Give an exact copy of every entry.

[Dataset entries]
▽

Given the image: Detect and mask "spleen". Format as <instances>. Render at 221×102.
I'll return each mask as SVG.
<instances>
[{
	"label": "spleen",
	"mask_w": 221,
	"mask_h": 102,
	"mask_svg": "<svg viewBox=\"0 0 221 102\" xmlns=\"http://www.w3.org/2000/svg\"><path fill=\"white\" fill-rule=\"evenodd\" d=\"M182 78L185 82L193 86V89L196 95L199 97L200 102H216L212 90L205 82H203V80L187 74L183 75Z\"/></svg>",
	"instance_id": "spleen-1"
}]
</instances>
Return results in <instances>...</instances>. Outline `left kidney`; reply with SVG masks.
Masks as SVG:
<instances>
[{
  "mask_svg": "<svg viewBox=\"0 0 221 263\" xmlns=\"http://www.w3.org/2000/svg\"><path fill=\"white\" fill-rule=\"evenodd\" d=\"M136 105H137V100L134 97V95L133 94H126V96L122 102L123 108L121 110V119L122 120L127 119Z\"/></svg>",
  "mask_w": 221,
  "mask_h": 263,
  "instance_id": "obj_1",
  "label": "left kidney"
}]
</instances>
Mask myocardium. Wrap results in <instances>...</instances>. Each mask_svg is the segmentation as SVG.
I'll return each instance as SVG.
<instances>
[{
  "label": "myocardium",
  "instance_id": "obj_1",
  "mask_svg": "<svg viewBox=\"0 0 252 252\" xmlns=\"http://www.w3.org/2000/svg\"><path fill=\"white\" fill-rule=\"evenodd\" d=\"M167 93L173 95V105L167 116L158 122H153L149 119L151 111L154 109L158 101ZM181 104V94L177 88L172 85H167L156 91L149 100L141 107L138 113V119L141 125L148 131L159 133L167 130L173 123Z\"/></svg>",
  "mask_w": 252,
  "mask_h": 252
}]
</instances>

△

▸ **SOLUTION TO THIS PROBLEM**:
Given the image: Detect and mask "spleen". Format as <instances>. Render at 221×102.
I'll return each mask as SVG.
<instances>
[{
	"label": "spleen",
	"mask_w": 221,
	"mask_h": 102,
	"mask_svg": "<svg viewBox=\"0 0 221 102\" xmlns=\"http://www.w3.org/2000/svg\"><path fill=\"white\" fill-rule=\"evenodd\" d=\"M182 78L185 82L193 86V89L196 95L199 97L200 102H216L212 90L205 82H203V80L187 74L183 75Z\"/></svg>",
	"instance_id": "spleen-1"
}]
</instances>
Return results in <instances>...</instances>. Outline `left kidney`; reply with SVG masks.
Masks as SVG:
<instances>
[{
  "mask_svg": "<svg viewBox=\"0 0 221 263\" xmlns=\"http://www.w3.org/2000/svg\"><path fill=\"white\" fill-rule=\"evenodd\" d=\"M136 105H137V100L134 97V95L133 94H126V96L122 102L123 108L121 110V119L122 120L127 119Z\"/></svg>",
  "mask_w": 221,
  "mask_h": 263,
  "instance_id": "obj_1",
  "label": "left kidney"
}]
</instances>
Mask myocardium. Wrap results in <instances>...</instances>. Each mask_svg is the segmentation as SVG.
I'll return each instance as SVG.
<instances>
[{
  "label": "myocardium",
  "instance_id": "obj_1",
  "mask_svg": "<svg viewBox=\"0 0 252 252\" xmlns=\"http://www.w3.org/2000/svg\"><path fill=\"white\" fill-rule=\"evenodd\" d=\"M167 93L173 95V105L167 116L158 122H153L149 119L151 111L154 109L158 101ZM181 104V94L177 88L172 85H167L156 91L149 100L141 107L138 113V119L141 125L148 131L159 133L167 130L173 123Z\"/></svg>",
  "mask_w": 252,
  "mask_h": 252
}]
</instances>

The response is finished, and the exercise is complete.